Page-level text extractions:
=-=-=-=-=

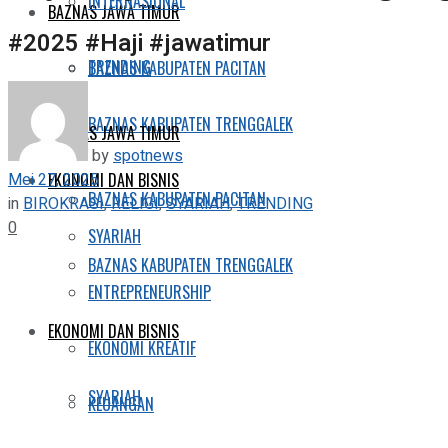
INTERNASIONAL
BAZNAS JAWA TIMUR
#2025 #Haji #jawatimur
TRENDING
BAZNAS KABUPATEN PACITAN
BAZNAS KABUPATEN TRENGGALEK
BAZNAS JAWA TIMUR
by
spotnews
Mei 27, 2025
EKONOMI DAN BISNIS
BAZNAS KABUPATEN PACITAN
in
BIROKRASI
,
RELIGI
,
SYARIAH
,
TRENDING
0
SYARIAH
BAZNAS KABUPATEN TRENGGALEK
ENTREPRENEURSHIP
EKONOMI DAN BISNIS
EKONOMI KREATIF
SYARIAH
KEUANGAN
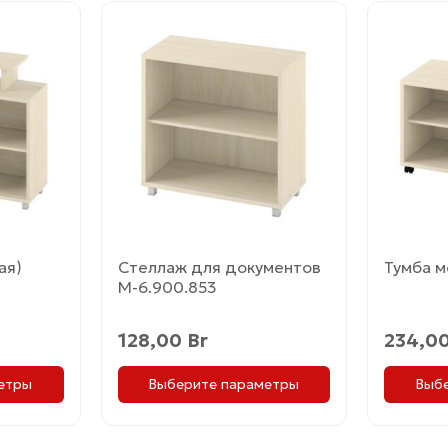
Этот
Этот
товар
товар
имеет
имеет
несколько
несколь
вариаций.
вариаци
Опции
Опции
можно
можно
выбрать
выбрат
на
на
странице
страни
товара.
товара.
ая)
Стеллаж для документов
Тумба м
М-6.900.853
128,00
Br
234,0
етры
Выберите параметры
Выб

=-=-=-=-=

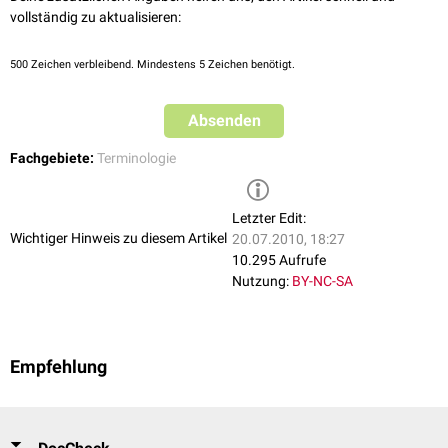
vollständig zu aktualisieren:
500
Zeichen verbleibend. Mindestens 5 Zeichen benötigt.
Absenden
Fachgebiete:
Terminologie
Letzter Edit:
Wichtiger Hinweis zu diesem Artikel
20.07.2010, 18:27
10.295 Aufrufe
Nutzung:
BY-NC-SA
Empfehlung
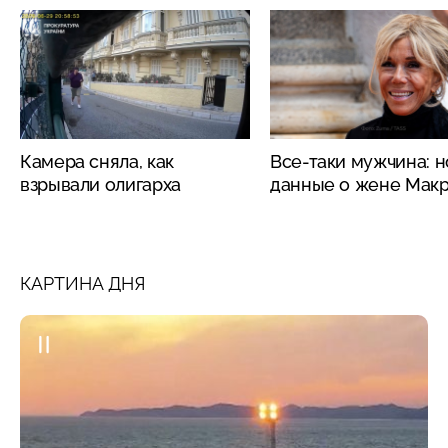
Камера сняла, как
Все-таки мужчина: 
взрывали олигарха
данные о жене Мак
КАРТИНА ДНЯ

=-=-=-=-=

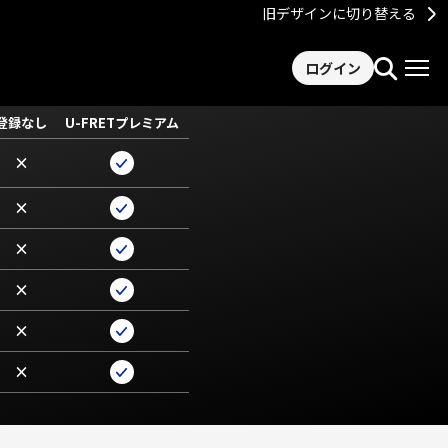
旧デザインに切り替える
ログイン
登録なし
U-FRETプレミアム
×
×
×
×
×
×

=-=-=-=-=

→ DIRECTIONS FOR THIS TASK: With the pictures removed, print only the lines starting at the line that has "Wichtiger Hinweis zu diesem Artikel" and ending at the line that has "КАРТИНА ДНЯ", both ends included, exactly as they stand above.

→ ANSWER SPACE:
Wichtiger Hinweis zu diesem Artikel
20.07.2010, 18:27
10.295 Aufrufe
Nutzung:
BY-NC-SA
Empfehlung
Камера сняла, как
Все-таки мужчина: 
взрывали олигарха
данные о жене Мак
КАРТИНА ДНЯ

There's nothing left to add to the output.